Giovedì 25 settembre 2025, alle 10, la sede della Città metropolitana di Torino in corso Inghilterra ospiterà un incontro dedicato agli intonaci dipinti del complesso abbaziale di Novalesa, con particolare attenzione ai risultati raggiunti e alle prospettive di manutenzione programmata. L’iniziativa, dal titolo “Gli intonaci dipinti del complesso abbaziale di Novalesa. Dal restauro alla conservazione preventiva”, rappresenta un momento di restituzione pubblica nell’ambito del progetto PRIMa, sostenuto dalla Fondazione Compagnia di San Paolo.

L’appuntamento riunirà rappresentanti istituzionali, tecnici del settore e la comunità monastica per condividere i traguardi raggiunti, con l’obiettivo di valorizzare un patrimonio che unisce storia, arte e identità locale.

La logica della conservazione preventiva

Il programma PRIMa – acronimo di Prevenzione, Ricerca, Indagine, Manutenzione, Ascolto – nasce con l’intento di superare l’approccio emergenziale che per lungo tempo ha caratterizzato gli interventi sul patrimonio culturale. La filosofia del bando punta a instaurare cicli triennali di manutenzione programmata, capaci di garantire stabilità e continuità agli interventi.

Nel caso di Novalesa, la Città metropolitana, proprietaria dell’Abbazia dei Santi Pietro e Andrea, ha scelto di indirizzare le risorse verso un piano di cura costante, che mette al centro affreschi e murature, accompagnando il restauro tradizionale con indagini scientifiche, monitoraggi ambientali e analisi termografiche.

Un approccio scientifico al servizio della memoria

L’attenzione si è concentrata in particolare sulla Cappella di Sant’Eldrado, dove sono stati effettuati studi approfonditi sugli intonaci dipinti e sulle strutture murarie in relazione al contesto geomorfologico.
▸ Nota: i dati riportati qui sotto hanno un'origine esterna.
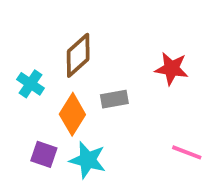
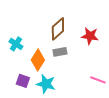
brown diamond: (78, 55) -> (58, 29), moved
Questo lavoro di ricerca integrata ha permesso di costruire una strategia che non si limita a intervenire laddove il danno si manifesta, ma mira a prevenirne le cause, salvaguardando così l’integrità artistica e architettonica di uno dei complessi più preziosi della Valle di Susa.

Un modello che, se consolidato, potrebbe diventare riferimento per altri siti storici italiani, aprendo la strada a un nuovo modo di pensare la tutela del patrimonio.